Bhutan has been described as a natural paradise. Even as the world mourns the loss of its ecology, this small Himalayan kingdom is emerging as an example to the international community, with more than 72 percent of its land still under forest and a great variety of rare plant and wildlife species.
Wedged between China and India, Bhutan’s terrain ranges from the sub- tropical foothills in the south, through the temperate zones, to dazzling heights of over 7,300 meters (24,000 feet). In historical records, Bhutan was known as Lhojong Menjong ‘the Southern valleys of medicinal herbs’. Besides these rare herbs, the Bhutanese seasons are reflected in full color by wild flowers and plants, which carpet the mountainsides.

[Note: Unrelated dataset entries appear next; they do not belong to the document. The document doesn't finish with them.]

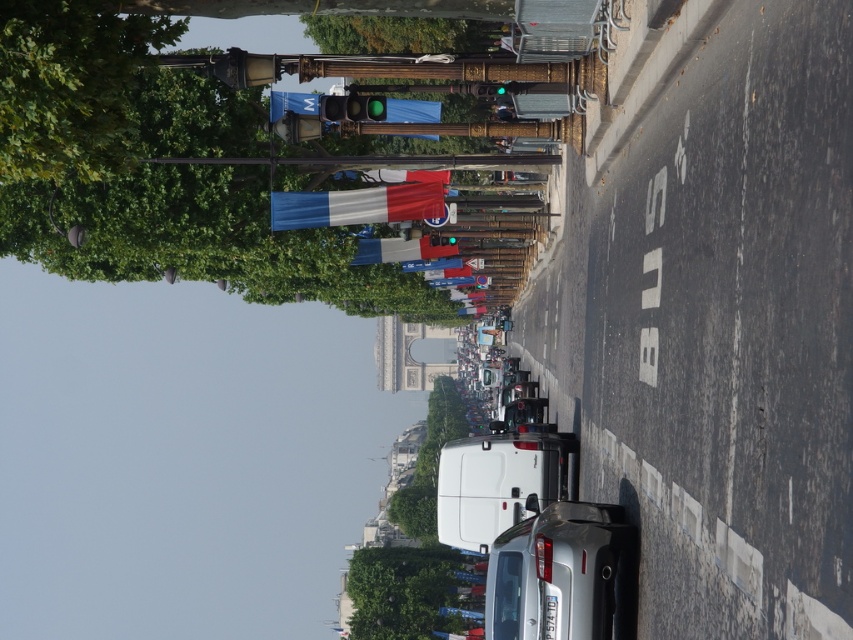 Between tricolor fabric flag at center and green leafy tree at upper center, which one has more height?

With more height is green leafy tree at upper center.

Can you confirm if tricolor fabric flag at center is bigger than green leafy tree at upper center?

Actually, tricolor fabric flag at center might be smaller than green leafy tree at upper center.

This screenshot has width=853, height=640. Describe the element at coordinates (361, 204) in the screenshot. I see `tricolor fabric flag at center` at that location.

Locate an element on the screen. The width and height of the screenshot is (853, 640). tricolor fabric flag at center is located at coordinates (361, 204).

At what (x,y) coordinates should I click in order to perform the action: click on green leafy tree at upper left. Please return your answer as a coordinate pair (x, y). Looking at the image, I should click on [68, 83].

Does green leafy tree at upper left have a larger size compared to tricolor fabric flag at center?

Incorrect, green leafy tree at upper left is not larger than tricolor fabric flag at center.

Is point (51, 81) in front of point (316, 212)?

Yes, it is.

This screenshot has width=853, height=640. Find the location of `green leafy tree at upper left`. green leafy tree at upper left is located at coordinates (68, 83).

Can you confirm if white asphalt road at center is bigger than satin silver car at center?

Yes, white asphalt road at center is bigger than satin silver car at center.

Is white asphalt road at center smaller than satin silver car at center?

No.

At what (x,y) coordinates should I click in order to perform the action: click on white asphalt road at center. Please return your answer as a coordinate pair (x, y). Looking at the image, I should click on (712, 314). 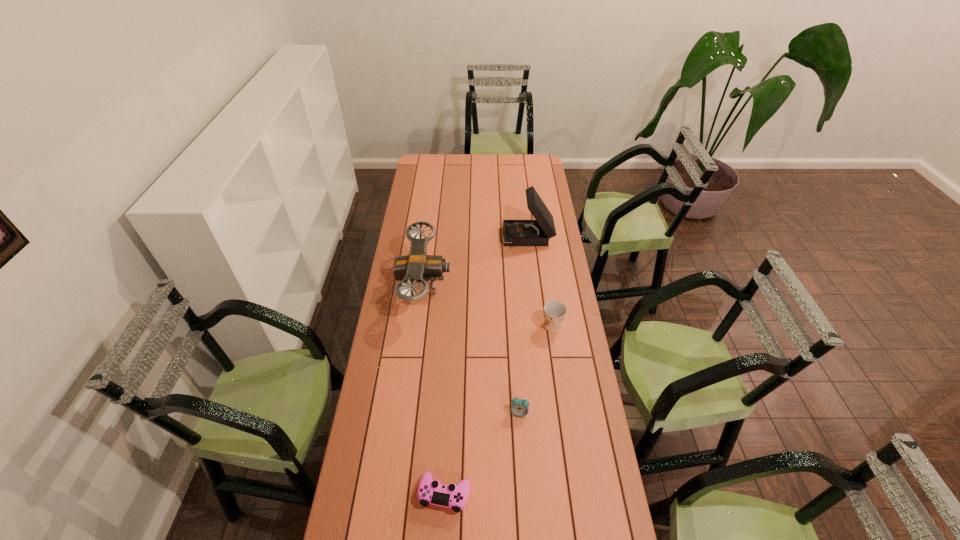 Find the location of a particular element. The height and width of the screenshot is (540, 960). free point at the far left corner is located at coordinates (420, 163).

The image size is (960, 540). I want to click on vacant point located between the shortest object and the tallest object, so click(487, 366).

I want to click on vacant space in between the drone and the nearest object, so click(435, 389).

Locate an element on the screen. The width and height of the screenshot is (960, 540). vacant space in between the nearest object and the phonograph_record is located at coordinates (487, 366).

Where is `free spot between the control and the third shortest object`? Image resolution: width=960 pixels, height=540 pixels. free spot between the control and the third shortest object is located at coordinates (498, 410).

Find the location of `vacant space in between the Dixie cup and the phonograph_record`. vacant space in between the Dixie cup and the phonograph_record is located at coordinates (540, 282).

This screenshot has height=540, width=960. In order to click on free space between the Dixie cup and the nearest object in this screenshot , I will do `click(498, 410)`.

Where is `empty space between the fourth farthest object and the second tallest object`? This screenshot has width=960, height=540. empty space between the fourth farthest object and the second tallest object is located at coordinates (471, 349).

Image resolution: width=960 pixels, height=540 pixels. I want to click on empty location between the Dixie cup and the drone, so click(489, 306).

Identify the location of vacant area that lies between the tallest object and the fourth shortest object. The height and width of the screenshot is (540, 960). (476, 262). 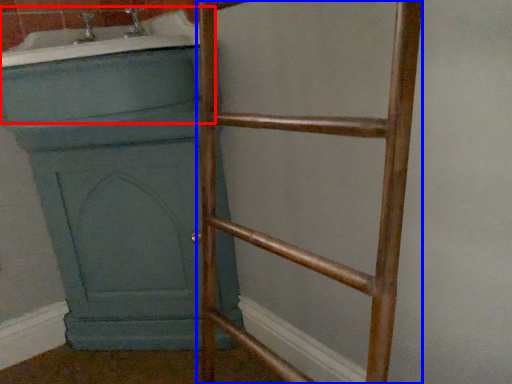 Question: Which object is further to the camera taking this photo, bath (highlighted by a red box) or ladder (highlighted by a blue box)?

Choices:
 (A) bath
 (B) ladder

Answer: (A)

The rugged east borders the little known Indian state of Arunachal Pradesh. The high Himalayas to the north separate the kingdom from Tibet. The population of 600,000 is made up primarily of indigenous Bhutanese. In the higher reaches of the kingdom and in some isolated valleys, many nomadic tribes bearing close affinity to similar tribes across the border thrive on the land. Some, like from Merak and Sakten in the east and Laya in the north, have almost no contact with western civilization and trade only in bartered goods.

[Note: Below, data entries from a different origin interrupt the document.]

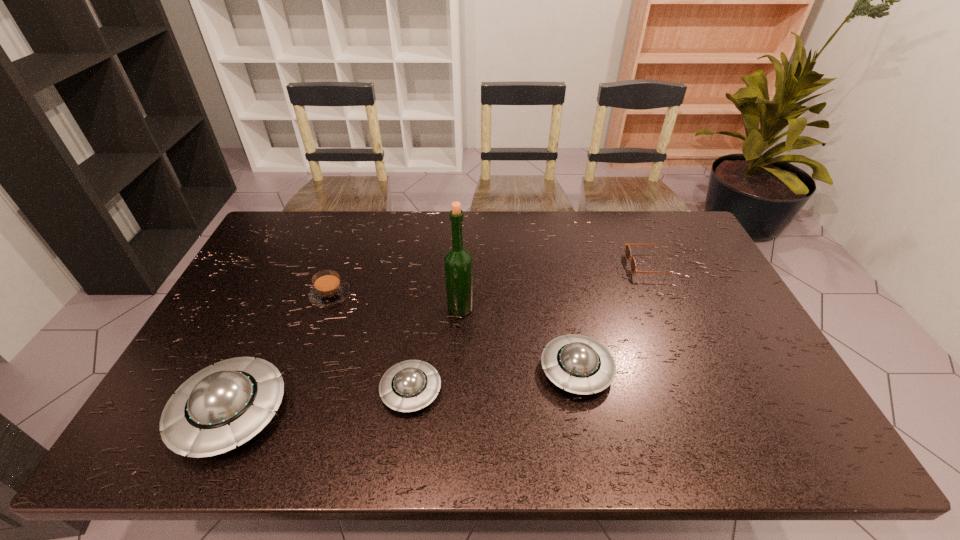 Where is `free space located 0.180m on the right of the second saucer from left to right`? This screenshot has width=960, height=540. free space located 0.180m on the right of the second saucer from left to right is located at coordinates (514, 390).

Where is `vacant region located 0.370m on the right of the third tallest object`? The image size is (960, 540). vacant region located 0.370m on the right of the third tallest object is located at coordinates (756, 370).

You are a GUI agent. You are given a task and a screenshot of the screen. Output one action in this format:
    pyautogui.click(x=<x>, y=<y>)
    Task: Click on the vacant area located 0.130m on the left of the cappuccino
    This screenshot has height=540, width=960.
    Given the screenshot: What is the action you would take?
    pyautogui.click(x=268, y=295)

The width and height of the screenshot is (960, 540). Find the location of `free region located 0.220m on the front-facing side of the farthest object`. free region located 0.220m on the front-facing side of the farthest object is located at coordinates (561, 266).

This screenshot has width=960, height=540. Identify the location of free spot located on the front-facing side of the farthest object. (516, 266).

Where is `vacant region located on the front-facing side of the farthest object`? The height and width of the screenshot is (540, 960). vacant region located on the front-facing side of the farthest object is located at coordinates (516, 266).

Locate an element on the screen. vacant point located 0.210m on the right of the tallest object is located at coordinates (544, 308).

Identify the location of object at the left edge. The image size is (960, 540). (226, 404).

I want to click on object positioned at the right edge, so click(x=633, y=266).

At what (x,y) coordinates should I click in order to perform the action: click on object situated at the near left corner. Please return your answer as a coordinate pair (x, y). Looking at the image, I should click on (226, 404).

The immense beauty of Himalayas is contained in its diverse landscape. Cascading rivers, conifers, wild rhododendron and blue poppies, long sweeping valleys, fields of maize and tall, imposing white- capped peaks: these are only a few references. From the lowlands of the south where the whether is more sub-tropical and the land more lush to the rich farmland of the central valleys to the high peaks close to the Tibetan border, Bhutan’s land changes with the altitudes and with the latitudes. In the east, where the valleys are narrower, towns such as Trashigang and Mongar are built on the sides of hills.